Wednesday, December 19, 2012

I Choose Love

Tonight I poured water from a bucket over my tired body while tears coursed down my cheeks. Some nights a shower and tears go hand in hand.

Today, to everyone's surprise and despite the best efforts from amazing nurses and an incredible doctor, Sweet Wadagans died. His broken heart was all done fighting, God scooped him up and took him home.

I loved that boy. I loved his smile and the way his eyes lit up when I came in the room. I loved his silly faces and his incredible laugh. I loved his quiet snuggles and the slow way he would chose exactly which toy he wanted to play with. I loved the fact that just days after open heart surgery, he was smiling and playing and showering us with his contagious joy. I loved his hugs and his fist bumps. I loved something about him that spoke to me. Something that called to my soul and captured my heart.


Tonight while I watched the clean water turn brown as it ran off my legs I cried, a deep, ache in your head and gasping for breath kind of cry. I watched as the dirt swirled down the drain and I desperately wanted to stop it from escaping my grasp. My heart longed to hold on to it because the dirt and muck of this broken day remind me of exactly why I am here. Not to save anyone, I sure didn't do that! It was because that brown water, full of sweat and tears was also full of hope and love. Not the kind of love I have for every child, though I do love them all, it's a love reserved for a special few. The love that is poured into someone, that for one reason or another captures my heart. Wadagans did, and I will never for a second regret it! I was blessed, honored and completely unworthy of being allowed to know the joy that was Wadagans. Not joy in an obvious, smiles and laughter kind of way but joy in a quiet, wise beyond his years and kindred spirit of hope kind of way.
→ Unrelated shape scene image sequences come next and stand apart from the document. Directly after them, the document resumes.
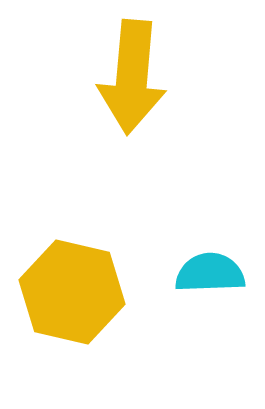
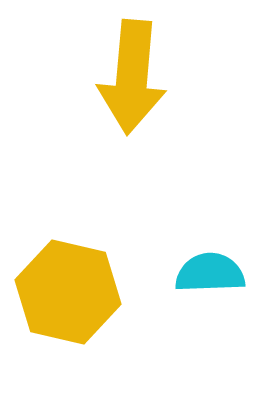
yellow hexagon: moved 4 px left
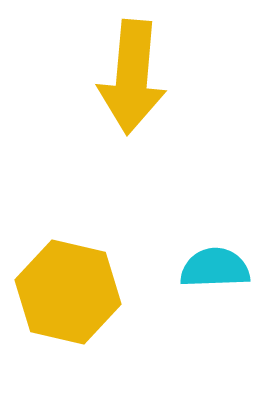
cyan semicircle: moved 5 px right, 5 px up
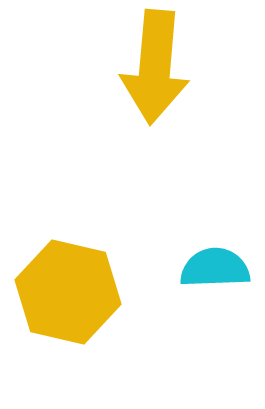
yellow arrow: moved 23 px right, 10 px up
Wadagans was a little boy that I knew and adored and who, once again, changed "my Haiti". He gave another face and another name to the love that I am called to live. To see one of God's most precious creations, to give myself to them, to put hopes and dreams and worth upon them, that is what I am here for. I can find it in an old man who needs someone to sit with him while he tries desperately to have just a few words heard or I can find it in a malnourished little girl who needs to hear someone whisper that she is precious and treasured. It comes at the most unexpected time and in the most surprising place, it crashes over me like a wave when I am unable to stop its force and it comes to me softly, in a whisper of grace, in a moment of fear.

Love her, hold him...open your heart, let Me in.
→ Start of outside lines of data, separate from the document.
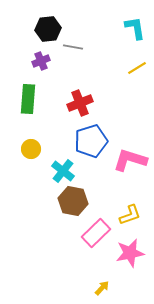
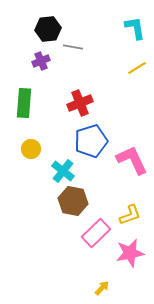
green rectangle: moved 4 px left, 4 px down
pink L-shape: moved 2 px right; rotated 48 degrees clockwise
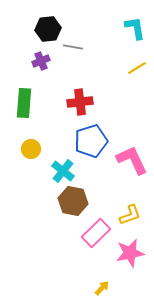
red cross: moved 1 px up; rotated 15 degrees clockwise
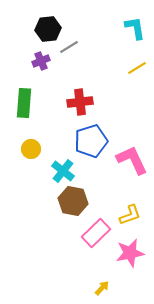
gray line: moved 4 px left; rotated 42 degrees counterclockwise
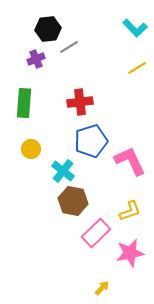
cyan L-shape: rotated 145 degrees clockwise
purple cross: moved 5 px left, 2 px up
pink L-shape: moved 2 px left, 1 px down
yellow L-shape: moved 4 px up
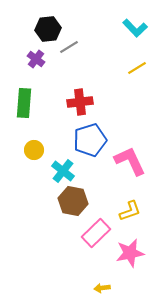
purple cross: rotated 30 degrees counterclockwise
blue pentagon: moved 1 px left, 1 px up
yellow circle: moved 3 px right, 1 px down
yellow arrow: rotated 140 degrees counterclockwise
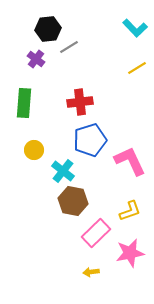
yellow arrow: moved 11 px left, 16 px up
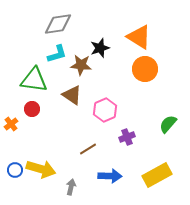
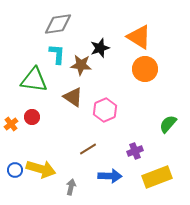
cyan L-shape: rotated 70 degrees counterclockwise
brown triangle: moved 1 px right, 2 px down
red circle: moved 8 px down
purple cross: moved 8 px right, 14 px down
yellow rectangle: moved 2 px down; rotated 8 degrees clockwise
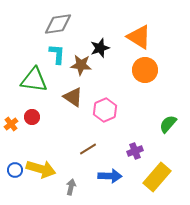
orange circle: moved 1 px down
yellow rectangle: rotated 28 degrees counterclockwise
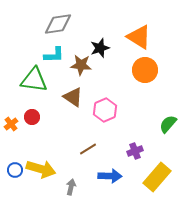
cyan L-shape: moved 3 px left, 1 px down; rotated 85 degrees clockwise
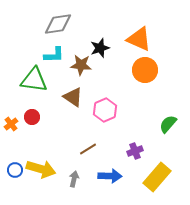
orange triangle: moved 2 px down; rotated 8 degrees counterclockwise
gray arrow: moved 3 px right, 8 px up
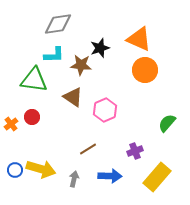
green semicircle: moved 1 px left, 1 px up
Love is beautiful but sometimes, a lot of times, it hurts. It hurts because it's so real and so raw that it makes us vulnerable to the brokenness of this world. At the same time, it also makes us available to see Him more clearly. Because God loves us, with that kind of reckless, no matter what, capture His heart kind of love. The kind that we here on earth can only hope to see. It's the kind of love that is willing to send His Son as a tiny baby to rescue His lost. It's the kind of love that let that same Son die to break the chains of sin that kept us apart. It's the kind of love that looked down and saw him, a little orphaned boy and said "bring me my child" and it's the kind of love that said "yes, even though she is broken and weak, I'll let her be a part of this".
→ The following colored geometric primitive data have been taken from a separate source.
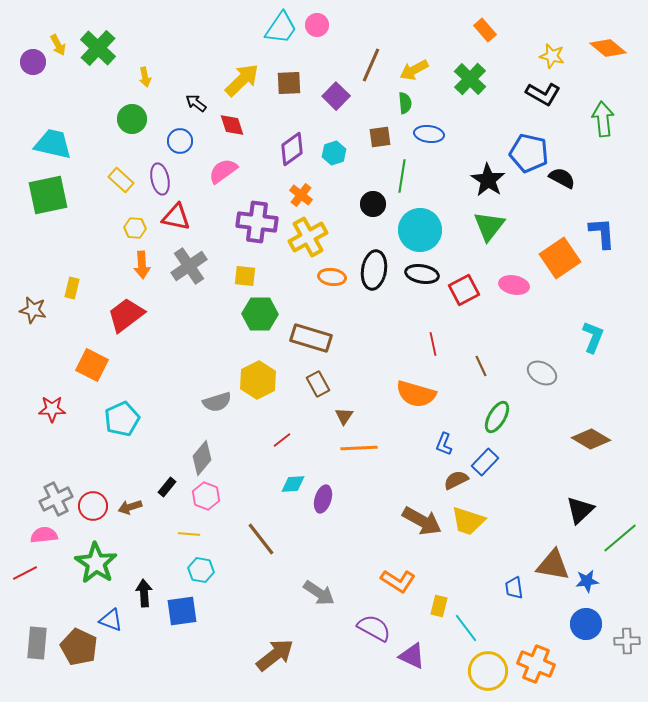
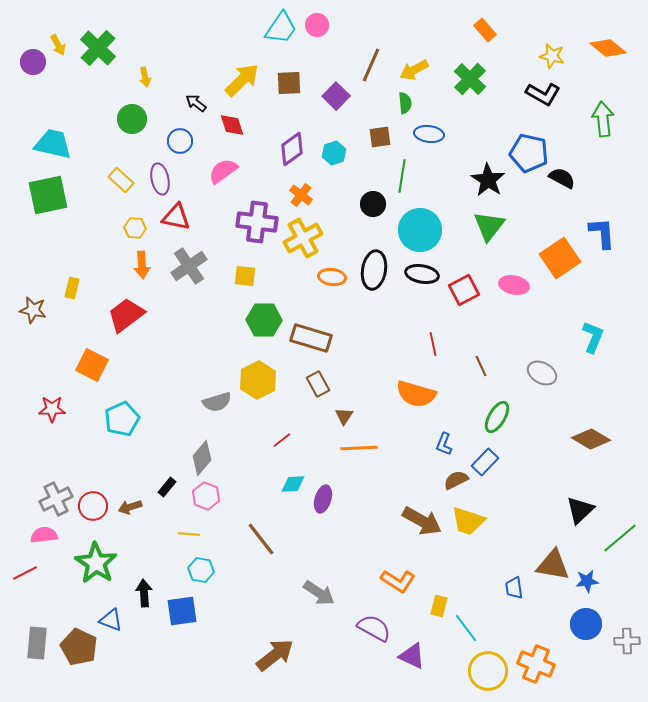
yellow cross at (308, 237): moved 5 px left, 1 px down
green hexagon at (260, 314): moved 4 px right, 6 px down
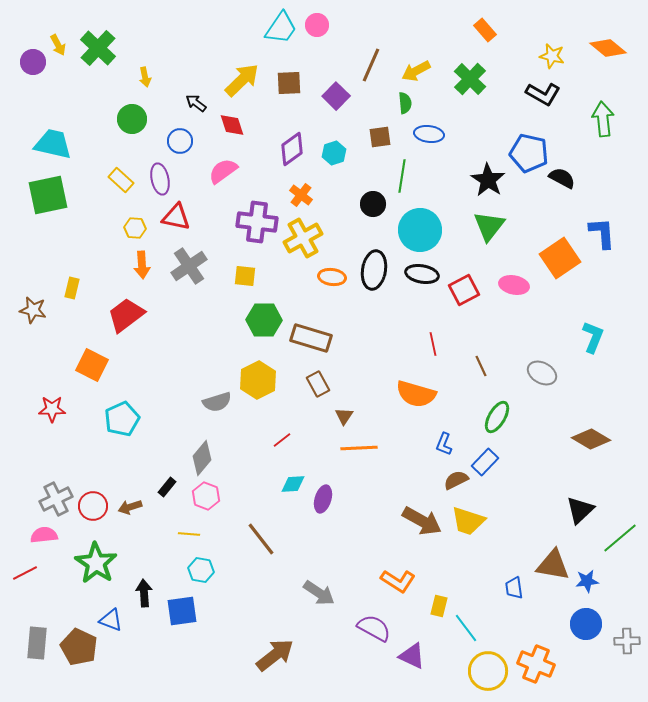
yellow arrow at (414, 70): moved 2 px right, 1 px down
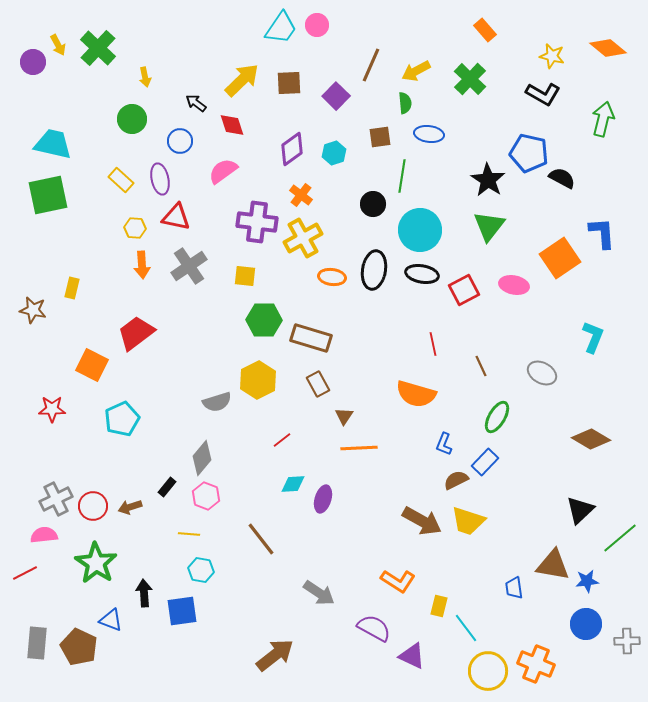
green arrow at (603, 119): rotated 20 degrees clockwise
red trapezoid at (126, 315): moved 10 px right, 18 px down
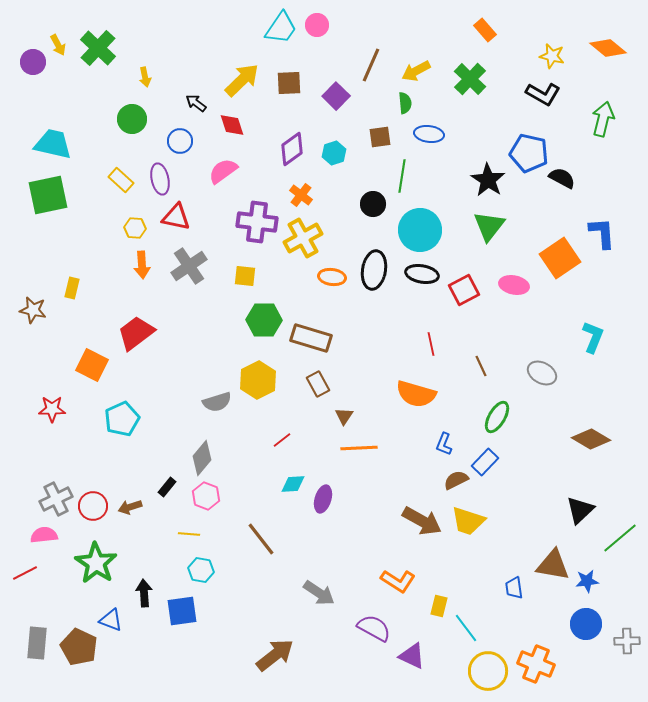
red line at (433, 344): moved 2 px left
If left to my own design, I would never have chosen a life where my heart is broken, over and over again. If it were up to me, I would have escaped this place a long time ago. But, much like the love for Wadagans, that without my understanding captured me, so has His call. I have to believe that this plan is for something more than I can see on this dark night. That somehow, someday it will all be worth it. Until then I pray and I beg, with every ounce of my faith, to be captured again. For as long as it takes and until I go to Him, to allow me to love His people and through it, learn to be loved by Him.

2 comments:

Kathryn said...

I remember how much you loved Wadagans. You told me once about how one of the hard parts about having Annabel is that it leaves you with much less time to spend with the kids at GLA who you really love, and when I asked who those kids were, you immediately responded, "Wadagans. I just love him. I think he has the most precious little face." You didn't cite any other kids, just him. Praying that God's peace which surpasses all understanding floods you today and in the days to come as you continue to be His hands and feet and love His people even when it hurts.

Margie said...

Beautiful and touching post. I'm so sorry for you loss. Wadagans sounds like he was a very special little person. He is resting now, but when Jesus comes and Wadagans' eyes open, I am sure that one of the first faces he will look for will be yours. You meant the world to him, of that I know. God bless you!